I have recently rediscovered my love of art history due to my job and find the work of other artists endlessly fascinating. I am also really excited to have opportunities to show in group exhibitions. I have not been able to build up a big body of work, so contributing a few pieces to a group show has been a great way to keep exhibiting work. CAW (Creative Arts of Women), Ohio Art League, and ROY G BIV Gallery are all great organizations. They all have tiny art shows for the holiday season so I feel like I have been a little elf making tiny works of art these past few weeks.
What advice would you give a new artist that you’ve found invaluable?
Make as much work as possible without worrying too much about if it all makes sense AND find people in your life who will be honest about what you make. We all love a nice compliment, but nothing is as important as well-intended constructive criticism.
What do you do while you work?
I tend to work out ideas in silence but love to have something on in the background while I am completing a piece. A few projects I have done were very tedious, so if I do have mindless work to complete I will watch movies or TV. (FYI: My favorite TV show is “Parks and Rec.”) Generally when I am working I just listen to music. Something upbeat is best for me.
Has the way you work evolved over the past couple years?
My work has definitely changed.

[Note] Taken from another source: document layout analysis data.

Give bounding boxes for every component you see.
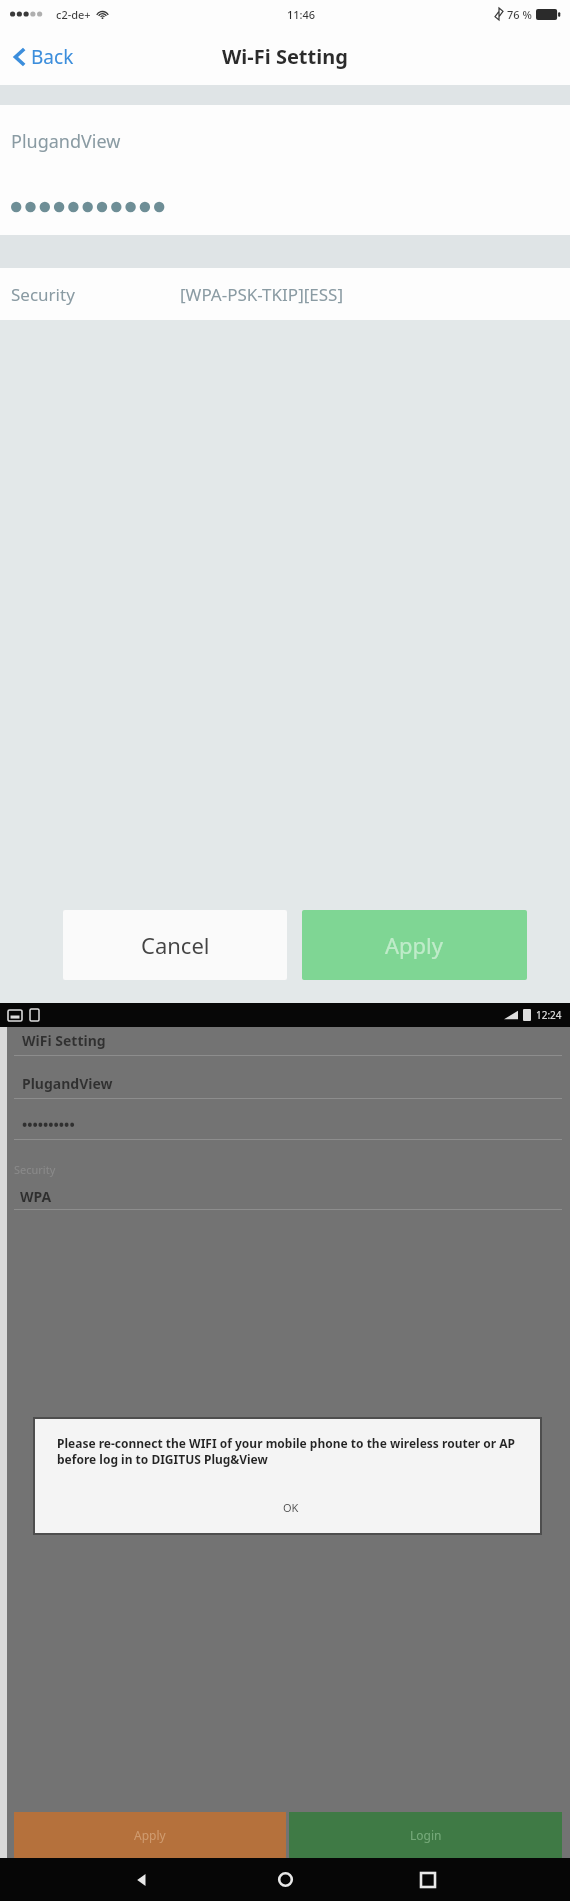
button[interactable]: PlugandView bbox=[0, 1074, 570, 1099]
staticText: [WPA-PSK-TKIP][ESS] bbox=[180, 283, 344, 306]
button[interactable]: Home bbox=[263, 1858, 307, 1901]
staticText: Back bbox=[31, 44, 74, 70]
staticText: 11:46 bbox=[287, 7, 316, 22]
staticText: WPA bbox=[20, 1187, 52, 1206]
button[interactable]: Security bbox=[0, 268, 570, 320]
staticText: OK bbox=[283, 1500, 299, 1515]
button[interactable]: WPA bbox=[0, 1187, 570, 1210]
button[interactable]: Back bbox=[0, 36, 90, 78]
staticText: Security bbox=[11, 283, 75, 306]
staticText: WiFi Setting bbox=[22, 1031, 106, 1050]
staticText: 12:24 bbox=[536, 1008, 562, 1022]
staticText: Security bbox=[14, 1162, 56, 1177]
button[interactable]: Apply bbox=[14, 1812, 286, 1858]
staticText: Login bbox=[410, 1827, 442, 1843]
staticText: PlugandView bbox=[11, 129, 121, 154]
button[interactable]: Cancel bbox=[63, 910, 287, 980]
button[interactable]: Apply bbox=[302, 910, 527, 980]
button[interactable]: PlugandView bbox=[0, 105, 570, 178]
button[interactable]: •••••••••• bbox=[0, 1115, 570, 1140]
staticText: Cancel bbox=[141, 930, 210, 960]
button[interactable]: WiFi Setting bbox=[0, 1031, 570, 1056]
staticText: c2-de+ bbox=[56, 7, 91, 22]
button[interactable]: Back bbox=[120, 1858, 164, 1901]
button[interactable]: OK bbox=[57, 1500, 524, 1515]
button[interactable]: Recents bbox=[406, 1858, 450, 1901]
staticText: •••••••••• bbox=[22, 1115, 75, 1134]
staticText: 76 % bbox=[507, 7, 532, 22]
staticText: PlugandView bbox=[22, 1074, 113, 1093]
button[interactable]: Login bbox=[289, 1812, 562, 1858]
staticText: Please re-connect the WIFI of your mobil… bbox=[57, 1435, 524, 1468]
staticText: Wi-Fi Setting bbox=[222, 43, 348, 70]
staticText: Apply bbox=[385, 930, 444, 960]
button[interactable] bbox=[0, 178, 570, 235]
staticText: Apply bbox=[134, 1827, 166, 1843]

I am much more experimental with materials and I tend to work on a smaller scale instead of larger installations. In a way this is very freeing since I can move from one idea to the next relatively quickly.
Do you ever experience artists’ block? If so, what do you do to combat it?
During the day I am an art facilitator with artists with disabilities. The artists and my coworkers (also artists) are such an amazing sounding board and inspire me to keep creating. If I find myself struggling I can always channel their positivity and be encouraged by their determination. Making art should be a joy. If I feel completely uninspired I shelf a project and start something else. A solution usually comes and finds me and I can resume the first project eventually. I try not to be out of commission too long because it does get increasingly harder to start something the longer you put it off.
Three artists, living or dead, that you would invite to a dinner party.
Frida Kahlo was the first artist who came to mind. I can only imagine how amazing sharing a meal with her would be. Not only is her art amazing, but she overcame so much within her lifetime. I am very interested in her political leanings AND can only imagine how fun she would have been to party with.
Do-Ho Suh is currently a favorite artist and he seems like the kind of dinner guest who would outlast the others. I picture talking to him well past when Frida passes out from partying too hard. His work is really stunning and often centers on public vs. private space, which very much intrigues me.
Artemisia Gentileschi would be my wild card guest. I bet she would like Frida, and I would be interested to hear what it was like to be a part of the art world as a woman in the 1600s.